• [Problem statement]: Write out, word for word, the part of the listing below that opens with the line containing "ont le pouvoir de nous envouter a jamais." and closes with the line containing "accompagnent tout au long de notre vie.", keeping both of those lines and adding no others.
= = = =
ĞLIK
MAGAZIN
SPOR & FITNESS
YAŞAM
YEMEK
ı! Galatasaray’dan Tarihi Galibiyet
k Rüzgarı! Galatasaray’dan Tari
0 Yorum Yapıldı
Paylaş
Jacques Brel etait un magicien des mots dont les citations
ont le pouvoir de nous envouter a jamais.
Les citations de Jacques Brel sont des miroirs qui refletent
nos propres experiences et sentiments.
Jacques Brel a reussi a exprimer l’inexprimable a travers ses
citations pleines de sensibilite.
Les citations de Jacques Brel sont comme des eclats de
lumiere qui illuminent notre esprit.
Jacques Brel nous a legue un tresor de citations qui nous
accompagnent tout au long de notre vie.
= = = =
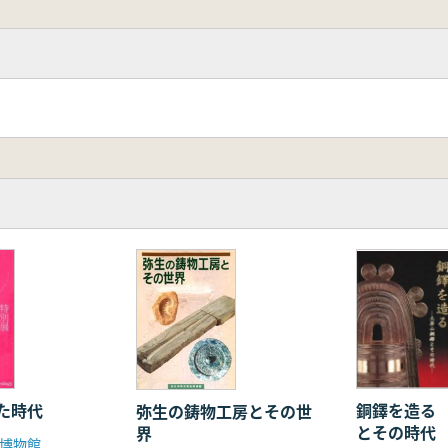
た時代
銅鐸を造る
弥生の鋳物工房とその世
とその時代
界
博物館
= = = =
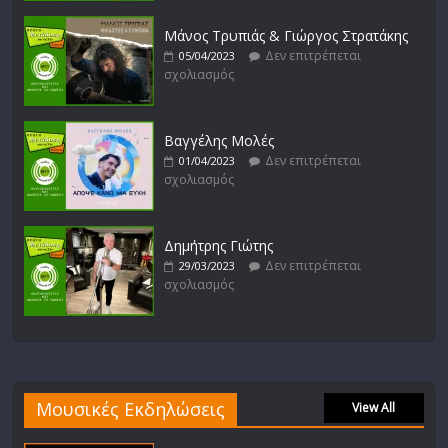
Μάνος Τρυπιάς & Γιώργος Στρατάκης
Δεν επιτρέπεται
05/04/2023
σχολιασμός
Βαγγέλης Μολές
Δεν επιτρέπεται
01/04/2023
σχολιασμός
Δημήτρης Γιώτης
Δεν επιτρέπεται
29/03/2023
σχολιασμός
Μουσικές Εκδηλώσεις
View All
= = = =
• [Solution for this problem]:
ont le pouvoir de nous envouter a jamais.
Les citations de Jacques Brel sont des miroirs qui refletent
nos propres experiences et sentiments.
Jacques Brel a reussi a exprimer l’inexprimable a travers ses
citations pleines de sensibilite.
Les citations de Jacques Brel sont comme des eclats de
lumiere qui illuminent notre esprit.
Jacques Brel nous a legue un tresor de citations qui nous
accompagnent tout au long de notre vie.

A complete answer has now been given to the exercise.